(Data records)
——————————

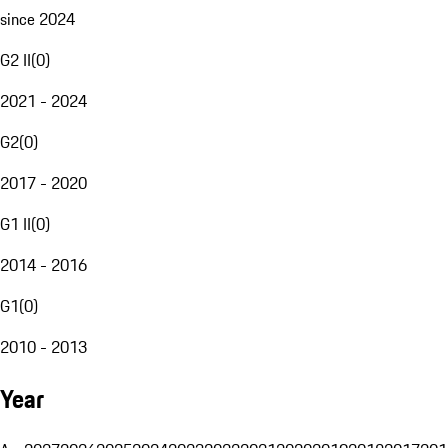
since 2024
G2 II
(
0
)
2021 - 2024
G2
(
0
)
2017 - 2020
G1 II
(
0
)
2014 - 2016
G1
(
0
)
2010 - 2013
Year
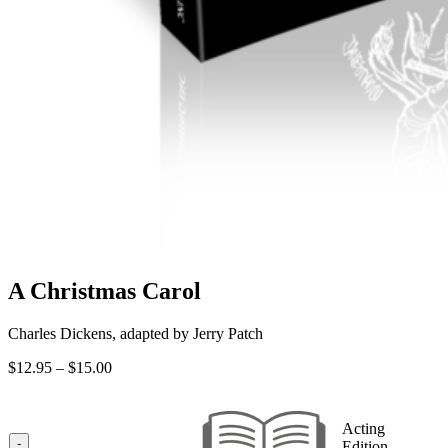
A Christmas Carol
Charles Dickens, adapted by Jerry Patch
Price
$
12.95
–
$
15.00
range:
$12.95
through
Acting
$15.00
-
Edition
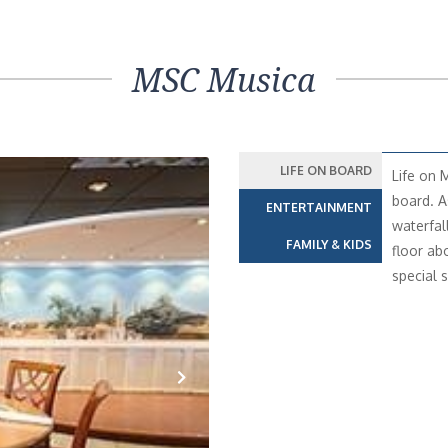
MSC Musica
LIFE ON BOARD
Life on 
board. A
ENTERTAINMENT
waterfal
FAMILY & KIDS
floor ab
special s
Next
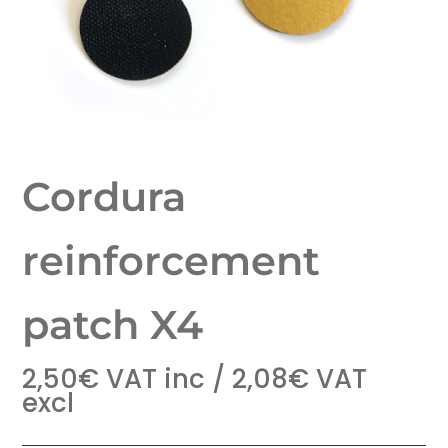
Cordura
reinforcement
patch X4
2,50
€
VAT inc /
2,08
€
VAT
excl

——————————

■ **Task instructions**
The result should be every entry, word for word, and no pictures.

■ **Reply to the exercise**
since 2024
G2 II
(
0
)
2021 - 2024
G2
(
0
)
2017 - 2020
G1 II
(
0
)
2014 - 2016
G1
(
0
)
2010 - 2013
Year
A Christmas Carol
Charles Dickens, adapted by Jerry Patch
Price
$
12.95
–
$
15.00
range:
$12.95
through
Acting
$15.00
-
Edition
MSC Musica
LIFE ON BOARD
Life on 
board. A
ENTERTAINMENT
waterfal
FAMILY & KIDS
floor ab
special s
Next
Cordura
reinforcement
patch X4
2,50
€
VAT inc /
2,08
€
VAT
excl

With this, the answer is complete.